# Visit to Hymer headquarters



## ianhibs (May 1, 2005)

Had to call recently to Hymer headquarters at Bad Waldsee. I was most impressed I must tell you. Someone on these forums once described the motorhome market as a "cottage industry". Not round here it ain't.

Anyway they have their own "stellplatz" in front of the Service Centre and Showroom (the factory is about 1 km. away) and it's full of Hymers waiting for services to engine and/or van together with others like myself with various problems.

Amazingly most had arrived with no pre-booking and, yet, they seemed able to accommodate them within 24 hours. In our case we arrived at 3pm. and they took us in at 7 am. (yes 7 o'clock in the morning) when they start work.

They seemed to know all about my problem and I'm pretty sure it's fixed now. Took some photographs (see below). Shame it wasn't the Burstner factory - I could have picked up Pusser's headrests.

Ian


----------



## SidT (May 9, 2005)

Hi. The first 2 photos look like Duerrwangs place at Dortmund, they must design them all the same.
Cheers sid


----------



## fransgrandad (Dec 7, 2007)

*Hymer headquarters*

Hi Ianhibs
I guess it was me! I was quoting a reply from the Caravan Club to my question about the appaling service we were getting (2years ago) They said we could not expect more as the caravan and motorhome builders were little more than a cottage industry.

you take one of them back to Hymer and I'll take one to Swift. Just how out of touch are these people?

Les.

Ps. what did the Caravan Council ever do for me, apart from having that sticker thing put on 'me van.'


----------



## pippin (Nov 15, 2007)

Just had a look on GoogleEarth but I can't seem to find that curved end building.

I put in Biberacher Str. 92 Bad Waldsee.


----------



## Rapide561 (Oct 1, 2005)

*Hymer*

Hi

I know another MHF'er who had an incident overseas with the Hymer, and they called at the factory for repairs.

R


----------



## JackieP (Oct 15, 2006)

Delighted to see this thread - it's so good to read some positive feedback as regards motorhome aftercare.

We have a 24 year old Hymer and have been told to take it to Hymer headquarters at Bad Waldsee just so they can have a look. By all accounts, they are so heavily into their Hymers that they love to see an old van still in original condition and good working order.

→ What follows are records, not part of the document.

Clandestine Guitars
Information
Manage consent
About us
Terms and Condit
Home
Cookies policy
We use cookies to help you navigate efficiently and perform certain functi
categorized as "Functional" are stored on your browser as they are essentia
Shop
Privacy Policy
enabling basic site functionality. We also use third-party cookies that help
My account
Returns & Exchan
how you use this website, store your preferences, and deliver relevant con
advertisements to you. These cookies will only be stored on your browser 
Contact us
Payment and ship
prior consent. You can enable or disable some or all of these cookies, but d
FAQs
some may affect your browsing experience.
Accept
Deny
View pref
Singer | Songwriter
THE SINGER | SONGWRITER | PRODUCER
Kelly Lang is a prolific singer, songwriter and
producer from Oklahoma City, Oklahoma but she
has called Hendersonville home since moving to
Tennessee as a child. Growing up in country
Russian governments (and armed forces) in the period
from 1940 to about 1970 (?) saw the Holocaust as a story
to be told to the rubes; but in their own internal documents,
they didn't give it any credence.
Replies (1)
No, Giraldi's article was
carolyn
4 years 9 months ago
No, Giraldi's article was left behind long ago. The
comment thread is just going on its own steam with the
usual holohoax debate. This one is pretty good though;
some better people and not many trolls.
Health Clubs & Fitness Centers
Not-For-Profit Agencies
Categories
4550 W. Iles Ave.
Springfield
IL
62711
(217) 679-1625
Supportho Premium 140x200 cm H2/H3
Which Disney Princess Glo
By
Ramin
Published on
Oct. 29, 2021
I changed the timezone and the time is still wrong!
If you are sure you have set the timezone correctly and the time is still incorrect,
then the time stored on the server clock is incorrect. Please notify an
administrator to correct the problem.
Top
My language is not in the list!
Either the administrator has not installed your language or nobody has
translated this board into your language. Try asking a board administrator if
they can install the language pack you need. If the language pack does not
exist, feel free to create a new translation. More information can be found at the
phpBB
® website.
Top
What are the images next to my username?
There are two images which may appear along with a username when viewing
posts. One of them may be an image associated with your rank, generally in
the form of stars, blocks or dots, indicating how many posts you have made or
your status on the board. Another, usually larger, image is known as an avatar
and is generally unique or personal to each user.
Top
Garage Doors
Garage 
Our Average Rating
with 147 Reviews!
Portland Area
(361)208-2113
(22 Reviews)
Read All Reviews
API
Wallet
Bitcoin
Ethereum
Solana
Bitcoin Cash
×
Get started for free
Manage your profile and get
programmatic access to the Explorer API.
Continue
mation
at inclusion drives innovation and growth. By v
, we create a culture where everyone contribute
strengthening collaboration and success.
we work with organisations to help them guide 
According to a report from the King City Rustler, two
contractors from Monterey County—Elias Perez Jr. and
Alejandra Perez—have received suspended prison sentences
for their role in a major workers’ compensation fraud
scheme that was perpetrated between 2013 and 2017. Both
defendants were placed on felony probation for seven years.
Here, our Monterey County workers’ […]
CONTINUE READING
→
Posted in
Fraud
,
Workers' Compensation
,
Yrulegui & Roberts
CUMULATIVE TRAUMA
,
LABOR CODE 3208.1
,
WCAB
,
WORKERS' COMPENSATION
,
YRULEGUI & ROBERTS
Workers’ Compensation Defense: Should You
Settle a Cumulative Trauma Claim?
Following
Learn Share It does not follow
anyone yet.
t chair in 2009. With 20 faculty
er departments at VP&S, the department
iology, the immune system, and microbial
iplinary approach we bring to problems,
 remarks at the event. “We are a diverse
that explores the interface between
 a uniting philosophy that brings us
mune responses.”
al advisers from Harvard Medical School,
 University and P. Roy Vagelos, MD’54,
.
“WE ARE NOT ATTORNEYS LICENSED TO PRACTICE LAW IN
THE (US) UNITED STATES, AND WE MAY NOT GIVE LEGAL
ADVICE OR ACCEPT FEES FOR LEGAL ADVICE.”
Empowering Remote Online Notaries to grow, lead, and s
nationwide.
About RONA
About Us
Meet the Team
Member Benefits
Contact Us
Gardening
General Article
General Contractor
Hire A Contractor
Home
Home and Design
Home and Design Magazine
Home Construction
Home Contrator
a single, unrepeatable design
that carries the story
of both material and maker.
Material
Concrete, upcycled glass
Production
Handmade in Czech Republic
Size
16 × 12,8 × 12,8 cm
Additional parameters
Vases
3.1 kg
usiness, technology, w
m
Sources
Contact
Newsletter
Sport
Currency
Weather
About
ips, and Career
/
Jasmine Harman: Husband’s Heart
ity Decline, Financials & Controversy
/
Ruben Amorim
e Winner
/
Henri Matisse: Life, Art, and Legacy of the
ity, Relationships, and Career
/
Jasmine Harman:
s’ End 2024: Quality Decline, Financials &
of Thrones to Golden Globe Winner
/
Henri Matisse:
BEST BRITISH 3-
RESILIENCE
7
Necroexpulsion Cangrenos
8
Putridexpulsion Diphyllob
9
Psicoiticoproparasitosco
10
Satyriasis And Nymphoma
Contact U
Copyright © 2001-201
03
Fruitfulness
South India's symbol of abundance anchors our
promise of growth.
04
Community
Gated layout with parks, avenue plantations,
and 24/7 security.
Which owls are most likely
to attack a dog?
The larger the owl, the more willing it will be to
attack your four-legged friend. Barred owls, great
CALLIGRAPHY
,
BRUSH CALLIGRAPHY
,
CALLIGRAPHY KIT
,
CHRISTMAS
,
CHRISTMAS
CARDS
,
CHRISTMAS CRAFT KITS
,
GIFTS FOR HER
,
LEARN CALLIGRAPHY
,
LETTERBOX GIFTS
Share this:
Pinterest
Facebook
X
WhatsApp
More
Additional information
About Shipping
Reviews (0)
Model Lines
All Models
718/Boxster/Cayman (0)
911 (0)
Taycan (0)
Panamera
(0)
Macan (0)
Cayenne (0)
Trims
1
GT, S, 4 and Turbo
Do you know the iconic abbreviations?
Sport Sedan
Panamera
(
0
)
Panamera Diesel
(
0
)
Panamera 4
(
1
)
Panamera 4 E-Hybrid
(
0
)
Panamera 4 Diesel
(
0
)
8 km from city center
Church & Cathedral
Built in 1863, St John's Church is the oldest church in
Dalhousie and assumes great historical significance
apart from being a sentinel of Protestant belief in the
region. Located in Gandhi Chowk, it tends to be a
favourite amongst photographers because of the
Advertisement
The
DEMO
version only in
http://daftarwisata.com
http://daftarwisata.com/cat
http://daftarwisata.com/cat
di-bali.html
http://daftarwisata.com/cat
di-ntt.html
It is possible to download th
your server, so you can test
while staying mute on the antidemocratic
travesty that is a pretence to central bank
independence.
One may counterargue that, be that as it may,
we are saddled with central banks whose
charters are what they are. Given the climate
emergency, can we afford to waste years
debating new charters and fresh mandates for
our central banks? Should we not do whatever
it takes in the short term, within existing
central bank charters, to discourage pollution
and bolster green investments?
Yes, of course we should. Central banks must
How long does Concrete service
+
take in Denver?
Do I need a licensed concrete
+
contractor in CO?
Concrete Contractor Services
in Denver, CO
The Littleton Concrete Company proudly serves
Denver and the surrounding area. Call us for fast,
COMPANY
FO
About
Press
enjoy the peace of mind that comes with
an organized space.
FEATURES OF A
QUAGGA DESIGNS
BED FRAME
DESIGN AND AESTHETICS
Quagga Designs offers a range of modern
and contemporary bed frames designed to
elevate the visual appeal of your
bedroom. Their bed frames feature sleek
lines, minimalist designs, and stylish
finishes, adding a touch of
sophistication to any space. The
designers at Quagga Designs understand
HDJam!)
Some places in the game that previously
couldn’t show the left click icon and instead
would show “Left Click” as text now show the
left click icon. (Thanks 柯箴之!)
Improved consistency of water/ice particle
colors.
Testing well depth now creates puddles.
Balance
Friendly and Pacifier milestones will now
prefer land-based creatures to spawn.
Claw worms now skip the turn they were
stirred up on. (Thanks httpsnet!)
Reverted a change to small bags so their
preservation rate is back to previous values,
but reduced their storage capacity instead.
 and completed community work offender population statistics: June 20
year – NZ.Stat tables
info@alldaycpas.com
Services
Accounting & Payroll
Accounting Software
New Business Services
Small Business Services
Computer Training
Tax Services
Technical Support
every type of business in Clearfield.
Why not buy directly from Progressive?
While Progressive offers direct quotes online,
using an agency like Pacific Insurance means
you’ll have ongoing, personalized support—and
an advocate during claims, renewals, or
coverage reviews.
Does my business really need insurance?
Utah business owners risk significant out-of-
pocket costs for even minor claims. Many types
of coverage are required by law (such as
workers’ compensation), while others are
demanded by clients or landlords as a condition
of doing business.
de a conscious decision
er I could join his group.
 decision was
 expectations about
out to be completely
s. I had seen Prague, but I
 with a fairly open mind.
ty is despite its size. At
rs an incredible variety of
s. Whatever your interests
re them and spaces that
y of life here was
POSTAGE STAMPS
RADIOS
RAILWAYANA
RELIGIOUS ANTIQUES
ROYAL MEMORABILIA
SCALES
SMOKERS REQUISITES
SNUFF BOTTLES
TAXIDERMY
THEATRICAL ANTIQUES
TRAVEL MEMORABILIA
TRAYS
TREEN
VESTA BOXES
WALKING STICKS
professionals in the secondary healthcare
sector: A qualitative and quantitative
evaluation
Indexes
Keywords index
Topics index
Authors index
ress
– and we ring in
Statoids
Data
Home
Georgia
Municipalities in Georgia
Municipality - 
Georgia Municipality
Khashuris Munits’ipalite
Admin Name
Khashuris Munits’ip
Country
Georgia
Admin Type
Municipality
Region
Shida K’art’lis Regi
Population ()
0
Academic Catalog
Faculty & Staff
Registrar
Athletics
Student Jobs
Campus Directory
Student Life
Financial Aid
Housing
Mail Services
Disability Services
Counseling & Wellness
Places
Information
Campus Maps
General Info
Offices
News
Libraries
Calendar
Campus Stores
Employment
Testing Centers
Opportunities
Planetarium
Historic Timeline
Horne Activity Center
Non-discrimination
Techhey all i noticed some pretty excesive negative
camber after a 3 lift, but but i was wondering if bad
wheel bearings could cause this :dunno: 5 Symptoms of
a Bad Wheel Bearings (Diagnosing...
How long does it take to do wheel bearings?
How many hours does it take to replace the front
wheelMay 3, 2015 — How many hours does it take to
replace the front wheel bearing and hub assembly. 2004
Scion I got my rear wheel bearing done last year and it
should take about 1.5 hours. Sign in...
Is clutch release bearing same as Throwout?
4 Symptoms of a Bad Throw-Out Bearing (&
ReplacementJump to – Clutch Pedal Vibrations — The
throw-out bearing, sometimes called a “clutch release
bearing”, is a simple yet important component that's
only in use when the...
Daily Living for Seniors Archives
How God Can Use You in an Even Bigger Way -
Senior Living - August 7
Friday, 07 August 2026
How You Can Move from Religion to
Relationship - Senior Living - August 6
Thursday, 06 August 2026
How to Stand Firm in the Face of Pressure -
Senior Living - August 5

Always felt a bit silly at the thought of it but you've given me the courage to drop them a line and arrange to make a visit.


----------



## ianhibs (May 1, 2005)

JackieO said:


> Delighted to see this thread - it's so good to read some positive feedback as regards motorhome aftercare.
> 
> We have a 24 year old Hymer and have been told to take it to Hymer headquarters at Bad Waldsee just so they can have a look. By all accounts, they are so heavily into their Hymers that they love to see an old van still in original condition and good working order.
> 
> Always felt a bit silly at the thought of it but you've given me the courage to drop them a line and arrange to make a visit.


Hi there JackieO

You won't be alone there. There were a number of older models in the stellplatz and I'm sure you'll get a warm welcome. Remember you can stay there for free even if you don't need work done. And they speak good English

I think the point here is that the guys there really do know their Hymers and can usually sort you out quickly if you have a problem.

Ian

PS Pippin - I think you've got the right street but the curves are at each corner.


----------



## JackieP (Oct 15, 2006)

Well, we called in our way up north and were most impressed with the service and Stellplatz.

We've had an intermittent fault with the 12volt and called in on the off-chance they could look at it. We arrived yesterday afternoon, the place was packed and I was none too hopeful but Bill headed off to the office and came back with a lovely young man who said he would book us in for 7.30 this morning.

We took advantage of the free Stellplatz, electricity and wi-fi and settled down. True to his word he came at 7.30 this morning and took the van to the workshop and us to the customer service where we were given tea/coffee before being given a voucher for breakfast at a nearby bakery.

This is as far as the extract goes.